Julia Turk Talks Her Debut Trilogy, Writing Dystopian Novels, and Publishing Deals [EXCLUSIVE AUTHOR INTERVIEW]

Cailey Tin: First and foremost, thank you, Julia, for taking the time to have this interview with me. Having your YA dystopian debut novel Lone Player come out this July 2023 must make you very busy, and we’re so excited about its release! Without further ado, here are 16 burning questions prepared for you–all about the writing process, book recommendations, and getting your debut trilogy through the publishing process. 



What was the core idea that inspired your debut novel, Lone Player? And its name is also super cool, where did you get it from?



J: I found my inspiration for Lone Player when I was about twelve years old. I was scrolling through Pinterest and found a photo of a playing card tattoo that I really liked. It got me thinking–what if everyone had playing card tattoos?
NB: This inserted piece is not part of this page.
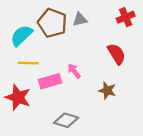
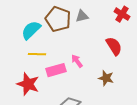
red cross: (126, 17) -> (122, 14), turned -35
What would that society look like? I eventually tied in population control, and after that I developed the system of Running and Chasing.



While this is what inspired the world-building aspects for me, at its core, I suppose the main thing that inspired Lone Player was the concept of a Runner and a Chaser actually knowing each other. I was really interested in this relationship dynamic. I kept thinking, how can you unlearn that kind of hate? Or is there even hate there to begin with? I wondered what would drive a person to Run or Chase in the first place, even if they knew the consequences, which is how I eventually came up with the relationship between Ren and Eddie.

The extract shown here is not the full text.